Despite having been established by Congress in 1965, the United States Medicare program remains fluid. Laws and new regulations modify the details of the program to improve its effectiveness. In March of 2010 President Obama signed into law one such modification. The Affordable Care Act was put into place to establish comprehensive reforms to health insurance designed to unfold over the course of four or more years. With the decision of this law finalized, there are many critical changes coming to the Medicare program. Understanding these changes can help beneficiaries maximize the benefits offered by the program and make informed decisions regarding their coverage needs.

Closing the Doughnut Hole

One aspect of the Medicare program is Part D coverage, also known as Prescription Coverage. Prior to the changes enacted by the Affordable Care Act, Part D coverage worked essentially as follows:

  • Monthly Part D premiums are paid out of pocket all year.
  • Until a $310 deductible amount is met, 100 percent of drug costs are paid by the beneficiary.
  • After this deductible, the beneficiary will pay 25 percent of drug costs. This payment schedule continues until drug spending reaches $2,800.
  • Once the $2,800 limit is reached, the beneficiary enters the “doughnut hole,” meaning that he or she is once again responsible for the total cost of all drugs until the out-of-pocket spending threshold has reached $4,550.
  • Once this spending limit has been reached, the beneficiary will again be responsible for only a small portion of the drug cost.

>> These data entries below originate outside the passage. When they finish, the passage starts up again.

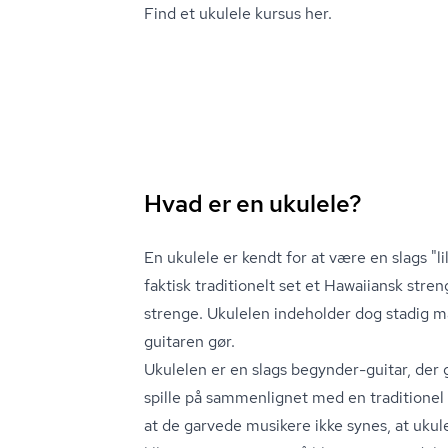
Find et ukulele kursus her.
Hvad er en ukulele?
En ukulele er kendt for at være en slags "li
faktisk traditionelt set et Hawaiiansk stren­
strenge. Ukulelen indeholder dog stadig 
guitaren gør.
Ukulelen er en slags begynder-guitar, der g
spille på sammenlignet med en traditionel 
at de garvede musikere ikke synes, at ukul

As of 2011 the Affordable Care Act began reducing this coverage gap, beginning with a 50 percent discount on brand-name prescription drugs covered by Medicare Part D. The plan is designed to offer additional savings on these drugs, gradually integrating generic drugs, until the doughnut hole is completely closed in 2020.

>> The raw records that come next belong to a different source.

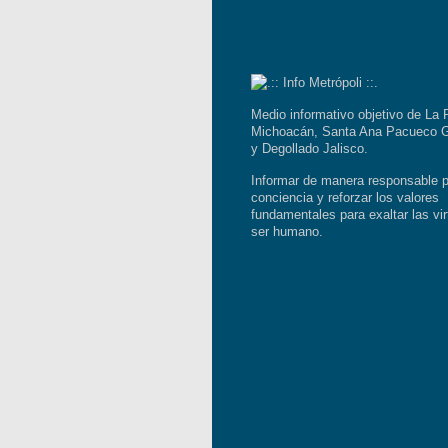
Medio informativo objetivo de La 
Michoacán, Santa Ana Pacueco G
y Degollado Jalisco.
Informar de manera responsable p
conciencia y reforzar los valores
fundamentales para exaltar las vir
ser humano.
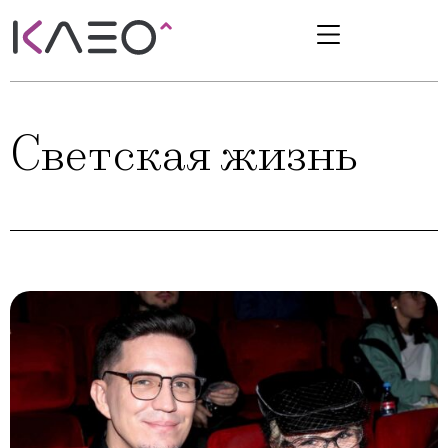
Светская жизнь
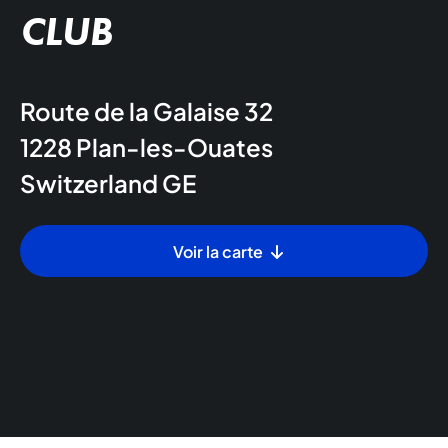
CLUB
Route de la Galaise 32
1228
Plan-les-Ouates
Switzerland
GE
Voir la carte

Cracking Down on Health-Care Fraud

According to, billions of dollars have been lost to health-care fraud. This results in the sharp increase of health-care costs to the public. An important feature of the Affordable Care Law is efforts to fight this fraud. The law allows for new resources to be invested into the detection and diffusion of health-care fraud, as well as the establishment of new screening procedures to be used by health-care providers in order to reduce the risk of fraud. The Medicare Trust fund is utilized to protect the program and work to provide additional savings on premiums and coinsurance into the future.

Protection of Coverage

The Affordable Care Act establishes protections to Medicare benefits, ensuring that these benefits cannot be reduced or taken away so long as eligibility continues. This element of the Act also ensures that beneficiaries will continue to have the ability to choose their own doctors to provide needed services and treatments.

Regulation Effective Dates

When the Affordable Care Act was signed into law, it was done with the goal of implementing the various program modifications and regulations progressively over the course of several years. Some of the key dates at which program elements are considered in effect include:

September 23, 2010—Medicare coverage is expanded to cover small, rural facilities and hospitals, and Medicare patients coping with chronic illnesses will be evaluated every three months in order for coverage of medications and treatments to continue.

January 1, 2011—Centers for Medicare and Medicaid Services are responsible for the development of innovative delivery and payment models for applicable services.

January 1, 2013—An additional 3.8 percent Medicare tax will apply to unearned income.

January 1, 2015—Payments made to physicians from Medicare will be modified so that they will be based not on the volume of care provided, but on the quality of such care.

January 1, 2017—States will have the option of applying for a waiver for state innovation from the Secretary of Health and Human Services. This option will be available only if the state also passes legislation intended to implement an alternative health-care plan.

2018—Approved preventive care, including regular checkups, must be covered by all existing health insurance plans and be provided without a co-payment. A 40 percent excise tax will also be applied to health insurance policies with high-cost premiums. The premium thresholds, including higher thresholds that are imposed on retirees and those that are employed in professions considered high risk, will be modified in accordance with inflation.

2020—The Medicare Part D doughnut hole, or coverage gap, will be eradicated, providing Medicare beneficiaries with more consistent drug coverage.